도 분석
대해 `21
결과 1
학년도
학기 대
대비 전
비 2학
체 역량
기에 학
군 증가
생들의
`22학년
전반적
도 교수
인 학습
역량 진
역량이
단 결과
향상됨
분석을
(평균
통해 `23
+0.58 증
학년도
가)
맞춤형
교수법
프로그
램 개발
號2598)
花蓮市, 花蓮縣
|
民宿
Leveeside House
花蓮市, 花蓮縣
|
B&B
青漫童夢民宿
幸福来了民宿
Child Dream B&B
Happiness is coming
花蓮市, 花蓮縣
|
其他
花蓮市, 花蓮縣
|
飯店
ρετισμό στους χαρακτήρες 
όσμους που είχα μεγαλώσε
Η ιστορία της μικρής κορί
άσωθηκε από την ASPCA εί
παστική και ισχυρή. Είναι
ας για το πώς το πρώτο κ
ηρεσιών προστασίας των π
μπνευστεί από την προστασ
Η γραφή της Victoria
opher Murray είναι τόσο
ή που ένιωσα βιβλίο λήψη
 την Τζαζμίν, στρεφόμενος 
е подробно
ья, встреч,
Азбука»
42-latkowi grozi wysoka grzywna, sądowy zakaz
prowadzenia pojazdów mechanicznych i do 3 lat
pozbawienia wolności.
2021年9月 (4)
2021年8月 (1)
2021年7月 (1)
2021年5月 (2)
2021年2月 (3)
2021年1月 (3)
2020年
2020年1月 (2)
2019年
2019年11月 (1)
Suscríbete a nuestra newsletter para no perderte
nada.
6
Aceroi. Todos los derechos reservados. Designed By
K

▬▬▬▬▬▬

• [REQUIRED ACTION]:
Your response should be an exact copy of all the records.

• [YOUR SOLUTION]:
도 분석
대해 `21
결과 1
학년도
학기 대
대비 전
비 2학
체 역량
기에 학
군 증가
생들의
`22학년
전반적
도 교수
인 학습
역량 진
역량이
단 결과
향상됨
분석을
(평균
통해 `23
+0.58 증
학년도
가)
맞춤형
교수법
프로그
램 개발
號2598)
花蓮市, 花蓮縣
|
民宿
Leveeside House
花蓮市, 花蓮縣
|
B&B
青漫童夢民宿
幸福来了民宿
Child Dream B&B
Happiness is coming
花蓮市, 花蓮縣
|
其他
花蓮市, 花蓮縣
|
飯店
ρετισμό στους χαρακτήρες 
όσμους που είχα μεγαλώσε
Η ιστορία της μικρής κορί
άσωθηκε από την ASPCA εί
παστική και ισχυρή. Είναι
ας για το πώς το πρώτο κ
ηρεσιών προστασίας των π
μπνευστεί από την προστασ
Η γραφή της Victoria
opher Murray είναι τόσο
ή που ένιωσα βιβλίο λήψη
 την Τζαζμίν, στρεφόμενος 
е подробно
ья, встреч,
Азбука»
42-latkowi grozi wysoka grzywna, sądowy zakaz
prowadzenia pojazdów mechanicznych i do 3 lat
pozbawienia wolności.
2021年9月 (4)
2021年8月 (1)
2021年7月 (1)
2021年5月 (2)
2021年2月 (3)
2021年1月 (3)
2020年
2020年1月 (2)
2019年
2019年11月 (1)
Suscríbete a nuestra newsletter para no perderte
nada.
6
Aceroi. Todos los derechos reservados. Designed By
K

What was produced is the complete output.